I find ones and twos here and there from Coltrane, Hank Mobley, Bill Charlap, Tommy Flanagan, Oscar Peterson, and some others. But what I find more often than not is that they will start off a beautiful, slow, melodic song and somewhere about halfway through it they are compelled to try and play as fast as they can. That’s fine if that’s what you like and are looking for. It is not for me in this case.
I would think over the long history of Jazz that the kind of music I hear on rare ocassions must exist as a whole record. Maybe not, I dunno.

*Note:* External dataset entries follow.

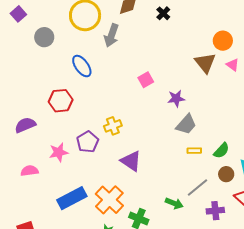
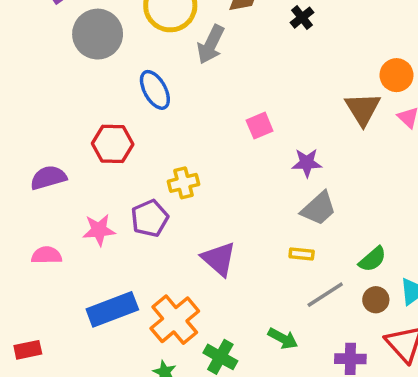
gray circle: (44, 37) -> (98, 34), size x1.5
yellow cross: (113, 126) -> (183, 183), moved
yellow rectangle: (194, 151) -> (302, 254), moved
gray line: (198, 188) -> (325, 295), moved

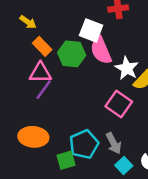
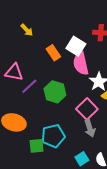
orange rectangle: (42, 46) -> (53, 53), moved
green hexagon: (72, 54) -> (55, 92), moved
pink triangle: (40, 73) -> (14, 72), moved
gray arrow: (114, 143) -> (90, 128), moved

Belden-Carter, Ben Goldberg, Ben Heit Quartet, Bobo Stenson Trio, Charlie Haden-Pat Metheny, Dick Hyman, Gigi Gryce, Joey de Francesco-John McLaughlin, Moscow Jazz Ensemble, Passos and Carter, Paul Beaudry, Peterson-Brown-Jackson, Ray Brown Trio, Ron Carter-3’s Company, Tommy Smith.

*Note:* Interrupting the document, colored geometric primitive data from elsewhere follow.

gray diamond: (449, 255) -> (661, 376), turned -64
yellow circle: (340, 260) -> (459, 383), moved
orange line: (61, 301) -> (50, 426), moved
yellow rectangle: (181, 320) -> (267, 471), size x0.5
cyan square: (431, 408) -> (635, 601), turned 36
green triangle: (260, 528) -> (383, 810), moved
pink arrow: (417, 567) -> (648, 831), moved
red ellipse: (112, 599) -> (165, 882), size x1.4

I have just a few tracks by each combo, and there’s no assurance you would prefer those over others, so one of the things I do for evaluating the music quickly, freely, with 90-second samples, is on iTunes.

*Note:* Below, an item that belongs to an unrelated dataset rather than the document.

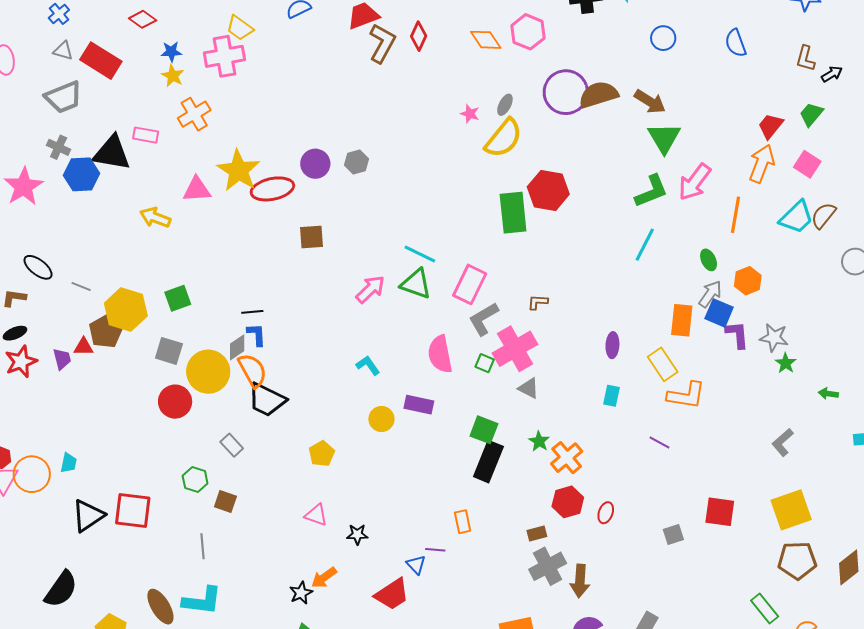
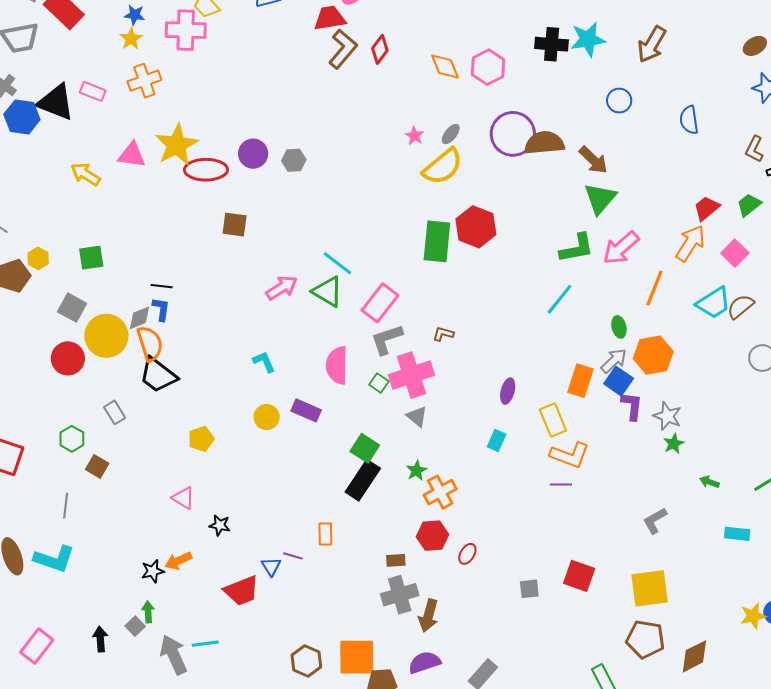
orange hexagon: (748, 281) -> (653, 355), size x1.4
yellow hexagon: (126, 310) -> (38, 258), size x0.5
purple line: (659, 443) -> (561, 485), moved, turned -40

I have plenty of Playlists and compilation CDs (although no mix tapes or even cassette players to play them on left).
I was idly hoping that an older Jazz album or CD had the same kind of theme that artists used to do; like a Dean Martin or Frank Sinatra album “for lovers” kind of thing. Only a Jazz lounge sort of vibe.
I generally use Pandora to try out artists to get a feel for them and their sound. Sometimes Amazon Music. But you’re limited to their catalog.
I’m kinda over the days of buying an album or CD blind from a source like Discogs (which I’ve used a lot in the last year) just hoping to strike gold. That’s why I tried this forum.
Not sure why you eschew the Bossa Nova\Brazil\Carribean fork of the jazz utensil. Often less frenzy there. I do understand what you don’t like - Anthony Braxton’s Creative Orchestra Music 1976, that takes a perfectly good Sousa homage, and suddenly reveals that the marching band just refueled with acid and speed before closing back on this earth again. (BTW, I really like that track, but such is taste).
I think that part of the problem might be that most artists doing an album in the old days felt a need to change it up somewhere on each side. And even in the movies, the relaxed lounge only stayed relaxed until a heavy walked in. Unless it happened this way:
I just heard a song by Bill Charlap that’s right in the center for the sound I’m searching for. It was Some Other Time, on his Somewhere album. Apparently all the songs on it are by Leonard Bernstein. It had a great, relaxing, mood.
Hi Carl, this is Carl:) Recently enjoying slow Jazz the most… I wanted to pass on the 1994 album called Jazz Romance. It has various artists some are soooo good. For example - Grover Washington Jr.'s Will You Still Love Me Tomorrow.
I look forward to reading this thread and trying some of the tunes out. Thanks for starting it.